Source data:
*** Block opens ***

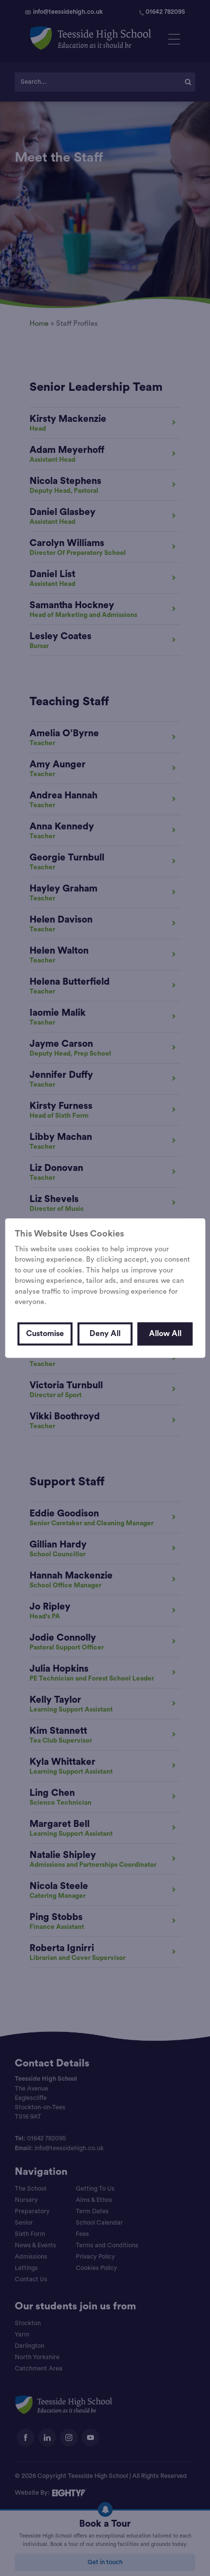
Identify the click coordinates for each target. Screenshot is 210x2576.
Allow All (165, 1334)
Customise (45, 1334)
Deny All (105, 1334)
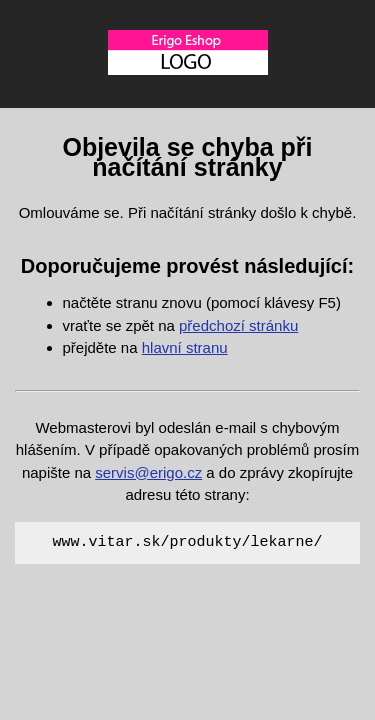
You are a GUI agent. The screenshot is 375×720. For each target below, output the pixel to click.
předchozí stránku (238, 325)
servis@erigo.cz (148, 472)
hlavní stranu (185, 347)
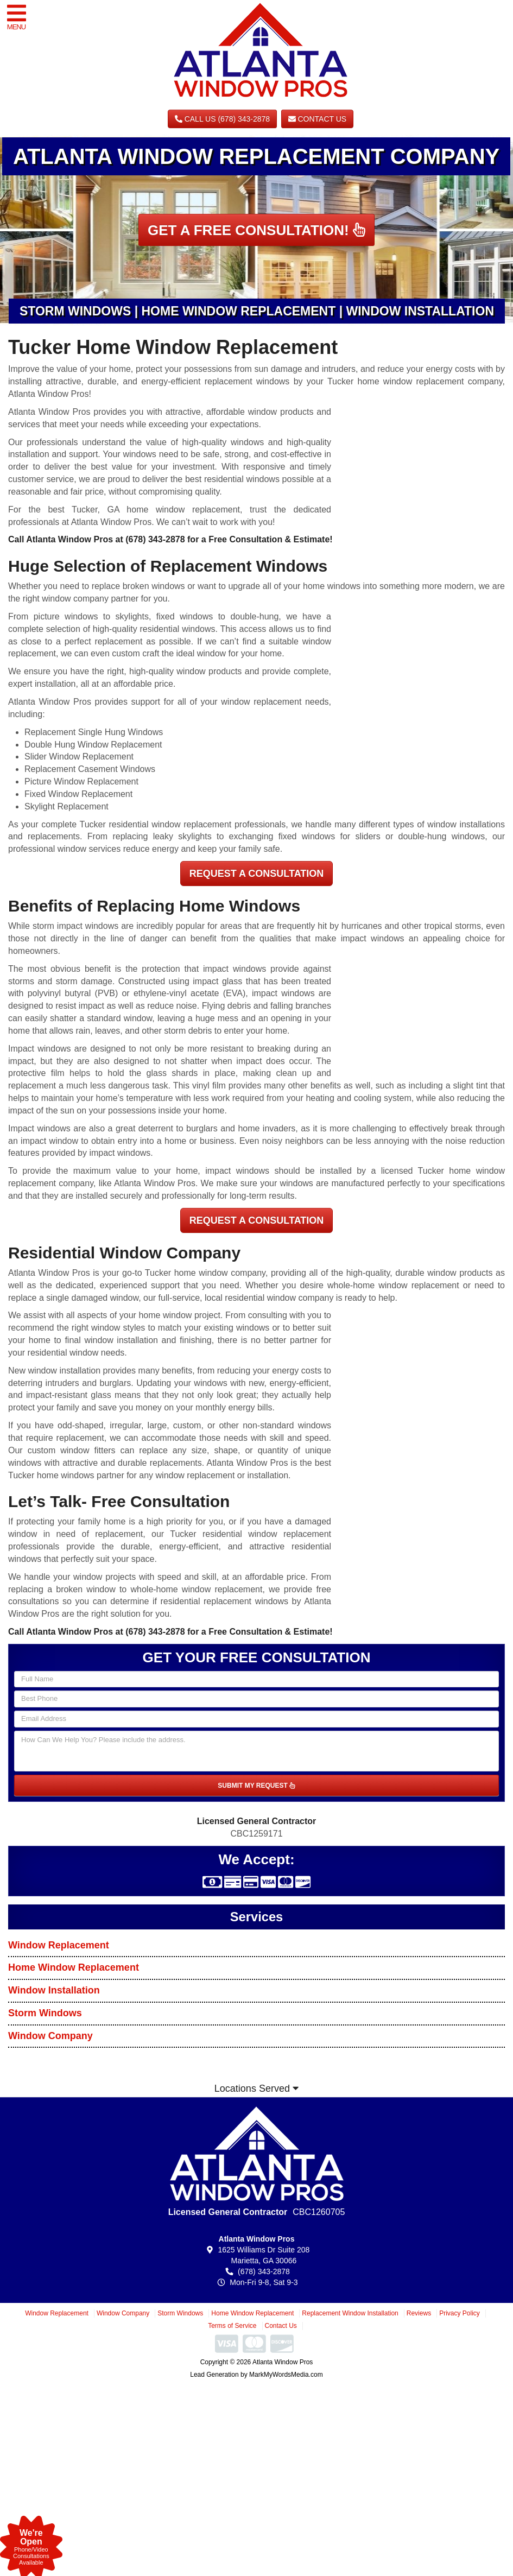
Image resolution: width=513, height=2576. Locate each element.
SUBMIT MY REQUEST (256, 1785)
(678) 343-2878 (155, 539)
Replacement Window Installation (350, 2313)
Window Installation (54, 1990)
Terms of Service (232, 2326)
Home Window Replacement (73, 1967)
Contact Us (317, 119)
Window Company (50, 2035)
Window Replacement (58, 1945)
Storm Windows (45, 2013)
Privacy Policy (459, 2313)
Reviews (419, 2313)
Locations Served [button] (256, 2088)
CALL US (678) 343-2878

*** Block closes ***

**Prompt:** Set the pictures aside and transcribe the data above exactly.

**Answer for the task:**
Identify the click coordinates for each target. Screenshot is 210x2576.
Allow All (165, 1334)
Customise (45, 1334)
Deny All (105, 1334)
You are a GUI agent. The screenshot is 375×720. For each target below, output the pixel to click.
předchozí stránku (238, 325)
servis@erigo.cz (148, 472)
hlavní stranu (185, 347)
Image resolution: width=513, height=2576. Locate each element.
SUBMIT MY REQUEST (256, 1785)
(678) 343-2878 (155, 539)
Replacement Window Installation (350, 2313)
Window Installation (54, 1990)
Terms of Service (232, 2326)
Home Window Replacement (73, 1967)
Contact Us (317, 119)
Window Company (50, 2035)
Window Replacement (58, 1945)
Storm Windows (45, 2013)
Privacy Policy (459, 2313)
Reviews (419, 2313)
Locations Served [button] (256, 2088)
CALL US (678) 343-2878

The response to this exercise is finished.